BEGIN Provided entries

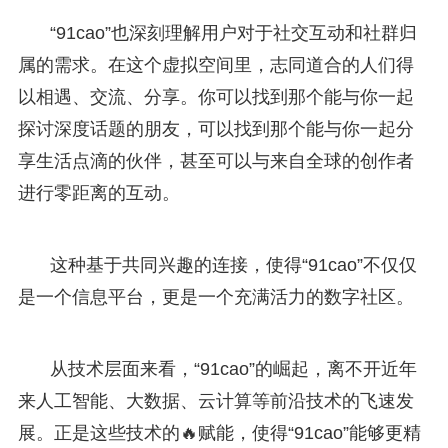
“91cao”也深刻理解用户对于社交互动和社群归
属的需求。在这个虚拟空间里，志同道合的人们得
以相遇、交流、分享。你可以找到那个能与你一起
探讨深度话题的朋友，可以找到那个能与你一起分
享生活点滴的伙伴，甚至可以与来自全球的创作者
进行零距离的互动。
这种基于共同兴趣的连接，使得“91cao”不仅仅
是一个信息平台，更是一个充满活力的数字社区。
从技术层面来看，“91cao”的崛起，离不开近年
来人工智能、大数据、云计算等前沿技术的飞速发
展。正是这些技术的🔥赋能，使得“91cao”能够更精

END Provided entries

_What you have to do_: What are the lines from the one with "以相遇、交流、分享。你可以找到那个能与你一起" through the end of the records above? Set them down exactly, both ends included, and nothing else.

_Finished task_:
以相遇、交流、分享。你可以找到那个能与你一起
探讨深度话题的朋友，可以找到那个能与你一起分
享生活点滴的伙伴，甚至可以与来自全球的创作者
进行零距离的互动。
这种基于共同兴趣的连接，使得“91cao”不仅仅
是一个信息平台，更是一个充满活力的数字社区。
从技术层面来看，“91cao”的崛起，离不开近年
来人工智能、大数据、云计算等前沿技术的飞速发
展。正是这些技术的🔥赋能，使得“91cao”能够更精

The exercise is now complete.